Our host must have left the table again. The waiter brought the bill and hovered over the table. At some point Rod asked the waiter where his boss had gone; the waiter didn't quite understand and brought over the maître d', who spoke English. Rod was trying to explain that the owner was his friend and had invited us all to have dinner at his restaurant as his guests—there shouldn't be a bill. The maître d' was trying to tell us that his boss had left for the evening and he had been told to bring the bill after he had gone. This was getting uncomfortable, as it was becoming clear what had just happened. This old boxer pal of Rod's had invited him to his restaurant, told him to invite Britt, too, and after eating and drinking the best, most expensive stuff on his own menu and taking the photo op, skipped out on his own tab, sticking us with the check. Rod was a cool customer, but I could totally feel his embarrassment. Being a class act, he insisted on paying the bill himself. It had to have been a couple of thousand dollars at least with all that wine. Amex saves the day. He cursed the guy the whole time we waited for a taxi back to the hotel, the whole time we were in the taxi, and the whole next day. I agreed with him that the guy was a total jerk and no friend, but it was a fantastic dinner.

The weather had finally cleared up, and the filming carried on. The whole thing was behind schedule, and everyone worked pretty hard to get it all back on track. I continued goofing off around the set and hotel, going to the beach on my own, drinking with Rod, and generally having a great time while Britt worked. She had a day off, so the night before, we decided to do something fun. We got all dressed up in rockabilly-style tuxedo and evening gown, and after a good dinner, we went to a casino along the coast highway. This was a place right out of a James Bond movie, reminiscent of a Monte Carlo casino where the men wore tuxedos and gold jewelry and the women wore Dior gowns and diamonds. The whole place smelled of perfume, cologne, smoke, and liquor but, in this setting, not in a bad way; it was exactly what it was supposed to be.

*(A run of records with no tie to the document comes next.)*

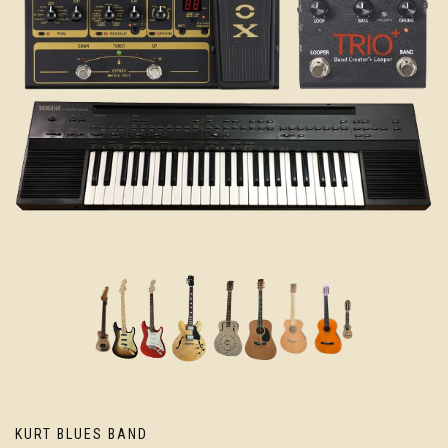
KURT BLUES BAND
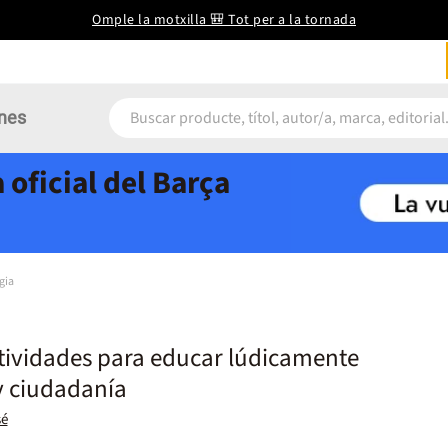
Omple la motxilla 🎒 Tot per a la tornada
nes
 oficial del Barça
gia
tividades para educar lúdicamente
y ciudadanía
sé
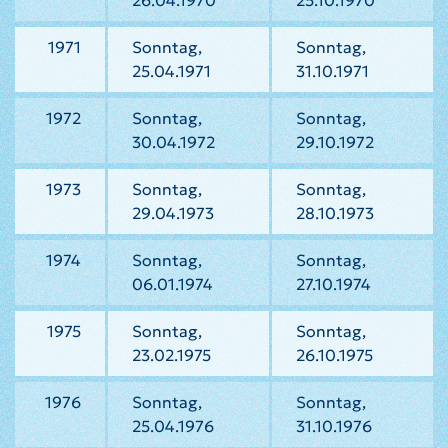
26.04.1970
25.10.1970
1971
Sonntag,
Sonntag,
25.04.1971
31.10.1971
1972
Sonntag,
Sonntag,
30.04.1972
29.10.1972
1973
Sonntag,
Sonntag,
29.04.1973
28.10.1973
1974
Sonntag,
Sonntag,
06.01.1974
27.10.1974
1975
Sonntag,
Sonntag,
23.02.1975
26.10.1975
1976
Sonntag,
Sonntag,
25.04.1976
31.10.1976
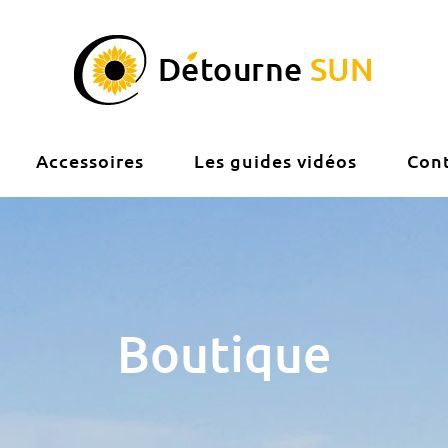
Accessoires
Les guides vidéos
Con
Boutique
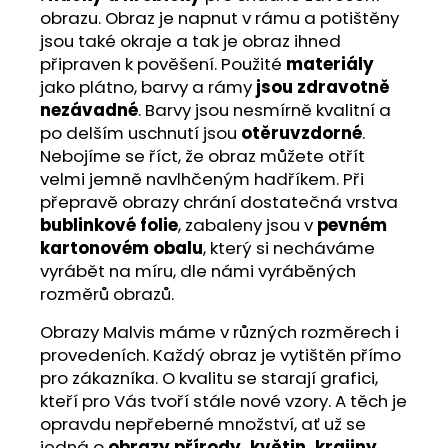
obrazu. Obraz je napnut v rámu a potištěny
jsou také okraje a tak je obraz ihned
připraven k pověšení. Použité
materiály
jako plátno, barvy a rámy
jsou zdravotně
nezávadné
. Barvy jsou nesmírně kvalitní a
po delším uschnutí jsou
otěruvzdorné
.
Nebojíme se říct, že obraz můžete otřít
velmi jemně navlhčeným hadříkem. Při
přepravě obrazy chrání dostatečná vrstva
bublinkové folie
, zabaleny jsou v
pevném
kartonovém obalu
, který si necháváme
vyrábět na míru, dle námi vyráběných
rozměrů obrazů.
Obrazy Malvis máme v různých rozměrech i
provedeních. Každý obraz je vytištěn přímo
pro zákazníka. O kvalitu se starají grafici,
kteří pro Vás tvoří stále nové vzory. A těch je
opravdu nepřeberné množství, ať už se
jedná o
obrazy přírody, květin, krajiny
,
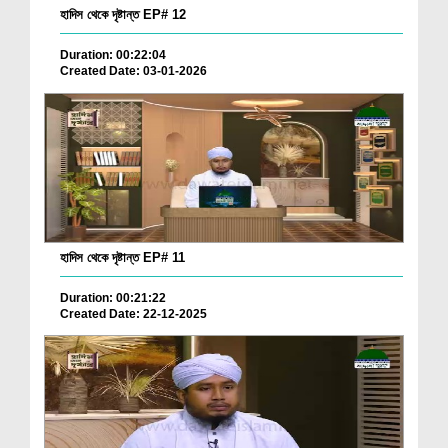
হাদিস থেকে দৃষ্টান্ত EP# 12
Duration: 00:22:04
Created Date: 03-01-2026
হাদিস থেকে দৃষ্টান্ত EP# 11
Duration: 00:21:22
Created Date: 22-12-2025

I think many of the patrons were the owners of the big luxury yachts moored in the marina. Now, we were never wealthy, but we always managed to have a good time, and we could hang in any circumstance from a punk rock club to this. This whole stay hadn't really been costing me much; we had an Amex card that we could get cash advances on, so that afternoon I went into the main town to the Amex office, and I signed for a $1,000 cash advance. I'm not a true gambler, but I loosely know the rules and how to play most of the games and used to enjoy it once in a while. I have a good memory of Brian and me wearing ten-gallon cowboy hats and shooting craps on a spontaneous trip to Vegas. Roulette is the most fun to play with someone else and also is the easiest game to play while partying. Not so much strategy is involved, and you can last a long time with a little money by making small bets and spreading the chips around the table. If you're there to have the experience and social part of gambling, it's the best game. We were there for a while, gambling a little, drinking, soaking up the atmosphere, and I had an “I can't believe I'm from Massapequa and now I'm here” moment, which is always a good shot.

We had been playing the number seventeen all night. The Cats had had a big hit song with “She's Sexy & 17,” and it seemed like a lucky number to bet on. All of a sudden it came up. We had a stack of chips right on the number and a few surrounding it, so it paid off pretty well. We kept playing seventeen and it hit again and then again. I don't know the odds, but it came up three times in a row. There was much hooting and hollering and congratulations in a few languages; a few people had bet with us on the third time, so some good champagne appeared. I tipped the croupier and waiters—I had a bunch of new friends. I excused myself to the gents' a few times to top up my buzz. I was in my rockabilly tux. Jim … Slim Jim … it was all fine.